[PATCH v2] riscv: memcpy: fast copy for unaligned buffers

Wed Mar 11 10:31:38 PDT 2026

From: Matteo Croce <technoboy85 at gmail.com>

The RISC-V memcpy() does an 8 byte wide copy when the two buffers have
the same alignment, and fallbacks to a single byte copy otherwise.

Implement a unaligned aware 8 byte copy when buffers are unaligned
which copies 8 bytes at time by doing proper shifting.

Synthetic benchmarks[1] show that the aligned code path is unaffected,
while the unaligned one gets a ~2.3x boost:

  Before:
      memcpy: aligned copy of 400 MBytes in 429 msecs (931 MB/s)
      memcpy: unaligned copy of 400 MBytes in 1202 msecs (332 MB/s)

  After:
      memcpy: aligned copy of 400 MBytes in 428 msecs (933 MB/s)
      memcpy: unaligned copy of 400 MBytes in 519 msecs (770 MB/s)

Network RX benchmarks on a Milk-V Megrez (ESWIN EIC7700X) with a
1 Gbps NIC (stmmac driver) confirm the improvement in a real-world
scenario. UDP RX flood with varying frame sizes:

  Frame size    stock memcpy     optimized memcpy     Improvement
  ----------    ------------     ----------------     -----------
   64 bytes      242.6 Kpps        246.9 Kpps           +1.8%
  128 bytes      225.3 Kpps        243.0 Kpps           +7.9%
  256 bytes      200.8 Kpps        227.8 Kpps          +13.4%
  512 bytes      165.4 Kpps        203.6 Kpps          +23.1%

Throughput at 512-byte frames improved from 672 Mbps to 827 Mbps.
The improvement scales with frame size as larger frames copy more
bytes per packet.
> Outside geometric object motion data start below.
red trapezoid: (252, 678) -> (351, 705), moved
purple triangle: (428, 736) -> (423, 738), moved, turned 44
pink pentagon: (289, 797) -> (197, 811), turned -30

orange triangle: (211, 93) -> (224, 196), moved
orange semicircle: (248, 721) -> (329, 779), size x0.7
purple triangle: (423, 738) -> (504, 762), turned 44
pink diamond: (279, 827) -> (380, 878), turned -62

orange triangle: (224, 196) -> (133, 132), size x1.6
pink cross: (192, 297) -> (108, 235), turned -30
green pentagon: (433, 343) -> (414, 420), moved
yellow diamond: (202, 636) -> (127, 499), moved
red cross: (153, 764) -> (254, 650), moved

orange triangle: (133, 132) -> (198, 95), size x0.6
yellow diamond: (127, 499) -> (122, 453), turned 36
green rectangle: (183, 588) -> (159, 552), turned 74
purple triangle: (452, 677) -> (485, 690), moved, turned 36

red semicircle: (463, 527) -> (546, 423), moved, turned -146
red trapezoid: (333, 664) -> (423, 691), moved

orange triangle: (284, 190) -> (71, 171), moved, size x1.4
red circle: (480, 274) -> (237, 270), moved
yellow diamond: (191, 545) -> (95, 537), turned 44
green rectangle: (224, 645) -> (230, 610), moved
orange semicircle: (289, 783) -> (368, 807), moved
Larger frame sizes were not tested as they would
saturate the 1 Gbps link.

[1] https://lore.kernel.org/lkml/20260301011209.4160-1-teknoraver@meta.com/

Signed-off-by: Matteo Croce <teknoraver at meta.com>
---
v2: add network benchmarks and link to synthetic benchmark

 arch/riscv/lib/memcpy.S | 84 ++++++++++++++++++++++++++++++++++++++---
 1 file changed, 79 insertions(+), 5 deletions(-)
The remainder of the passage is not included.